You Are Gods:
On Nature and Supernature
By David Bentley Hart
University of Notre Dame Press, 2022. pp. 162. $25.
Review by Jonathan R. Heaps
Reading David Bentley Hart’s recent book, You Are Gods: On Nature and Supernature gave me occasion to think of a joke. It goes like this: a young, earnest philosophy student approached his eminent teacher and asked, “Professor, what is the nature of contingency?” The professor looked up from her book and replied, “It depends.”
Like the professor’s gnomic reply, You Are Gods is easy to misread. For one thing, if one identifies or even merely sympathizes with the target of Hart’s notoriously sharp-elbowed polemics, he or she is liable to be wrong-footed immediately by his tendency to clear his throat by giving offense. The pointy end of his pen finds its way, among others, to the 45th U.S. president and his supporters, Reformed soteriology in its penal substitutionary mode, approximately 500 years of Roman Catholic theological anthropology, and all of German Idealism.
But even more than the boldness (and occasional bluntness) of Hart’s condemnations, what is likely to produce misapprehension is how, as in the joke above, behind facial colloquialism there lies a deeper, even covert precision. For when Hart accuses a position or its advocate of stupidity, for example, at a rhetorical level he clearly means to evoke a slanderous image of slack-jawed dimwittedness, while at the same time he undergirds his jibe with a philosophical literalness that non-specialist readers might miss, where “stupidity” means obtuseness to the nature and function of intellect itself. One gets a sense as well that, in Hart’s heart of hearts, this latter, philosophical indictment should be the more offensive of the two.
This double significance (or, to borrow one of Hart’s boutique terms, this “amphibology”) is not restricted to his polemics. When Hart pivots to his positive philosophical and theological vision, he largely eschews a technical apparatus or systematizing framework. In addition to his contempt for neo-scholastic metaphysics (spelled out in the book’s first chapter), Hart seems to have no truck with their rarified rhetorical techniques either. Save the architectonics of the final chapter (a chiastic trinitarian theology of creation), he tends to move from idea to idea with the casual grace of an essayist, only occasionally indicating where he’s headed (as, for example, with his series of questions for Cyril O’Regan in chapter 5).
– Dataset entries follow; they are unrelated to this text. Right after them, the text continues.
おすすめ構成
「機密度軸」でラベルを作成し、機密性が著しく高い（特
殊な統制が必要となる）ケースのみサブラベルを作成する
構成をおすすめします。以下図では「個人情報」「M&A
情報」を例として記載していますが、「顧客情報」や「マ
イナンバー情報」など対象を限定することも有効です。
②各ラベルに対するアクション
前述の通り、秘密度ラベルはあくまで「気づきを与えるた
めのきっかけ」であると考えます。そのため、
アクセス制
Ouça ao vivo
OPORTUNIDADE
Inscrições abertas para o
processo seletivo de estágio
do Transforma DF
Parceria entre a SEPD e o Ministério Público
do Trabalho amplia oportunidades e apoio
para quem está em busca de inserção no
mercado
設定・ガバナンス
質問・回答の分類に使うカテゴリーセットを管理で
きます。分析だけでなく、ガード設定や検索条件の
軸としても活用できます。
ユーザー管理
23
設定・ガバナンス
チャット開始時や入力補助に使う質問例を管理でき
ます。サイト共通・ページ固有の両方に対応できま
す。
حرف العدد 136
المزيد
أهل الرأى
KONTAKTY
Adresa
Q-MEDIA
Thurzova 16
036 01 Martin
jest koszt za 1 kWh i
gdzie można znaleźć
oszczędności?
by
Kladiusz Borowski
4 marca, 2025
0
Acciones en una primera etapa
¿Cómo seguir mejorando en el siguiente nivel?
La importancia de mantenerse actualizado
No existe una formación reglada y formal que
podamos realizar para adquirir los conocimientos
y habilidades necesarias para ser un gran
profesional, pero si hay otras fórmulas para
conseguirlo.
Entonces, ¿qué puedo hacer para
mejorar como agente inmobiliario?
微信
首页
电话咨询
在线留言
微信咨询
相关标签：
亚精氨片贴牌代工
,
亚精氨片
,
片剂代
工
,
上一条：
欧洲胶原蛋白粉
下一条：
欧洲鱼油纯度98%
Consequently, one might be carried along by the expressiveness of his writing to get the gist of his “unreconstructed Neo-Platonist” theology but overlook how his firm grip on the metaphysical principles beneath it allows such fluidity and floridity of prose. Thus, for example, one might be taken with the playful metaphysical poetry of a line about how images, symbols, dreams, the arts, and myths are “all memories of the spirit’s last end, anticipations of the spirit’s first beginning” to suppose that Hart is dealing in paradox, rather than illustrating what he considers the quite stringent logical entailments of, as he says on a preceding page, observing “with absolute exactitude” the “disproportion and qualitative difference between the eternal and the temporal.”
This is not at all to say that Hart is writing in the common parlance of our time or avoiding a technical terminology altogether. His preferred philosophical and theological idiom is borrowed from Irenaeus, Gregory of Nyssa, and Maximus the Confessor, and so Gods may be easier going for readers familiar with patristic sources than I have suggested above. For others, Hart’s fabled erudition provides helpful points of triangulation, whether by way of his affectionate invocations of the Vedantic traditions or his encomia to the elasticity of Hegelian philosophy. In any event, readers would do well not to cheapen Hart’s work by allowing his verbal enthusiasms to be nothing more than an exciting (or aggravating) thrill ride. Instead, there’s probably something for most readers to gain by slowing down and trying to grok the basic judgment holding the whole thing up: All created realities, but especially spiritual realities, have their being and meaning in radical and total dependent relationship to God. This, for Hart, is the necessary shape of our contingence.
Jonathan R. Heaps (Ph.D. Marquette University) will be a Bernard J. F. Lonergan Fellow at Boston College for the 2022–2023 academic year.